Interactive and commodity #MachineLearning
Posted on April 18th, 2016
04/18/2016 @Rise, 43 W 23rd St, NY
Daniel Hsu @ Columbia University and Andreas Mueller @ NYU presented current research in machine learning.
Daniel Hsu differentiated between non-interactive learning (supervised machine learning in which inputs and output labels are presented to a program to learn a prediction function) versus #InteractiveMachineLearning in which
- Learning agent interacts with the world
- Learning agent has some objective in mind
- Data available to learner depends on learner’s decisions
- State of the world depends on earner’s decisions – this is optional depending on the problem
Interactive learning is used when it is expensive to determine the output label, so only some tests are performed. They key is balancing the algorithm’s ability to exploit its knowledge versus it’s need to explore the space (statistically consistent active learning). This optimal method is to assign a probably that an output label is queried based on the specific input.

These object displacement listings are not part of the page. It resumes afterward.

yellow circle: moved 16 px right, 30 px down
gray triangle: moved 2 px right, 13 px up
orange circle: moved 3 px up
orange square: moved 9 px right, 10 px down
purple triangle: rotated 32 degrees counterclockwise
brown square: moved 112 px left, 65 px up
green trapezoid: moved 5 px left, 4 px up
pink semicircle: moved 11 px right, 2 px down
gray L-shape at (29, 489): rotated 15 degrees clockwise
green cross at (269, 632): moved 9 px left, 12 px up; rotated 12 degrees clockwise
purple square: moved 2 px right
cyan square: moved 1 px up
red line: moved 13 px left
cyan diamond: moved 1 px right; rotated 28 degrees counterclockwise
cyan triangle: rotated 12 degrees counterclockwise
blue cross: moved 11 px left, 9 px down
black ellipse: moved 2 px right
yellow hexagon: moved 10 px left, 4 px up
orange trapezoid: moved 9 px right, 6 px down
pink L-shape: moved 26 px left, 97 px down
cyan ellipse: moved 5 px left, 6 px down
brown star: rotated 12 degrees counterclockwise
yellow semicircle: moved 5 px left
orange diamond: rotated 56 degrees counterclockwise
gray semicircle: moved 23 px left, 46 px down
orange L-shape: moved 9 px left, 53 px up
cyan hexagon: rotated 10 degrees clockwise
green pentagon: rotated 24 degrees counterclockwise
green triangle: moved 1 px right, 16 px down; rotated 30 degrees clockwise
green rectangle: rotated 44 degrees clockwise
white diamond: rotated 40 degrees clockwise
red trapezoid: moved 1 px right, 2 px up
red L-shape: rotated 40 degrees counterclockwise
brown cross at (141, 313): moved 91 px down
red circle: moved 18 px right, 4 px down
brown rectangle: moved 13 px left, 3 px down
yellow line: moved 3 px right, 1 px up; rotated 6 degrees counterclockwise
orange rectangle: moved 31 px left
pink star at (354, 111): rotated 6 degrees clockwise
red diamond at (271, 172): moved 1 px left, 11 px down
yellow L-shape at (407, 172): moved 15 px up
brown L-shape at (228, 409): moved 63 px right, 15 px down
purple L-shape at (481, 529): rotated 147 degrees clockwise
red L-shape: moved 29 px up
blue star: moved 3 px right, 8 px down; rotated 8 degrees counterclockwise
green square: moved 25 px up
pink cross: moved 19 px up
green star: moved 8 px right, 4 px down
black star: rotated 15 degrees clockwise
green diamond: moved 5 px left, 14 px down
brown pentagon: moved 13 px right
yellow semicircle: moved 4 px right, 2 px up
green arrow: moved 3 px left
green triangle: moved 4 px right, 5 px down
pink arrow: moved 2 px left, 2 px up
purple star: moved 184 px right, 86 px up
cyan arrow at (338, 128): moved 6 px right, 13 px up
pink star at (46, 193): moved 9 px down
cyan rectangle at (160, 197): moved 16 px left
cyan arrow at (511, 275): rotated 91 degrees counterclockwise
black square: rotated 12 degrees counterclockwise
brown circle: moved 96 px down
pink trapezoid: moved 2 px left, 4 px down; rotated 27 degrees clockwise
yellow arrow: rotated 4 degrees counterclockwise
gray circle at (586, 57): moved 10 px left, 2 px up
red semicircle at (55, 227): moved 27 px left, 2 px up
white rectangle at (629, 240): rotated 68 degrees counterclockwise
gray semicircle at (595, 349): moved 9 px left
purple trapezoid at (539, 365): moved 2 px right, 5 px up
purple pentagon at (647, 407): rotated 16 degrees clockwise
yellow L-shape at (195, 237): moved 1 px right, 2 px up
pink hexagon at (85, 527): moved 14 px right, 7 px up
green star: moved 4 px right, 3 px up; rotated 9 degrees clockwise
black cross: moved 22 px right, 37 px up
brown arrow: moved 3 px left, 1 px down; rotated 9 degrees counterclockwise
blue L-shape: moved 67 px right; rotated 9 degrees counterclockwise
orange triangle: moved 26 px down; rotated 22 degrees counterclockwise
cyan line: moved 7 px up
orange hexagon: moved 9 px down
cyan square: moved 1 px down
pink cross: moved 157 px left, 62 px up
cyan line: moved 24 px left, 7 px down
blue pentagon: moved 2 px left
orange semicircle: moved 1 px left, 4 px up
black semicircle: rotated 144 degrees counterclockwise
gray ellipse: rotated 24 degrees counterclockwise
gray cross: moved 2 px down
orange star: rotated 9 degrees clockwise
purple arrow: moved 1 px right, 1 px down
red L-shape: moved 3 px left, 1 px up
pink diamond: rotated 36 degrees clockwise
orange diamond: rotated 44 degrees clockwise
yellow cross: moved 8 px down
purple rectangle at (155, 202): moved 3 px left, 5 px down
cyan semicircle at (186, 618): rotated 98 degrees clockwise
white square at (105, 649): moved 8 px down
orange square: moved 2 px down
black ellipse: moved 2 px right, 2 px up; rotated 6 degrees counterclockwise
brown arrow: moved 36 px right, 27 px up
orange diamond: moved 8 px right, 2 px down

Daniel talked about some algorithms to heuristically assign probabilities using an inverse propensity weight to overcome sampling bias.
Next, Andreas Mueller (who is part of the #sci-kit learn team) talked about using Bayesian optimization to get the best model for a given parameter set. A variety of parameters sets are optimized and meta-learning is applied to find a global optimal via a machine learning algorithm.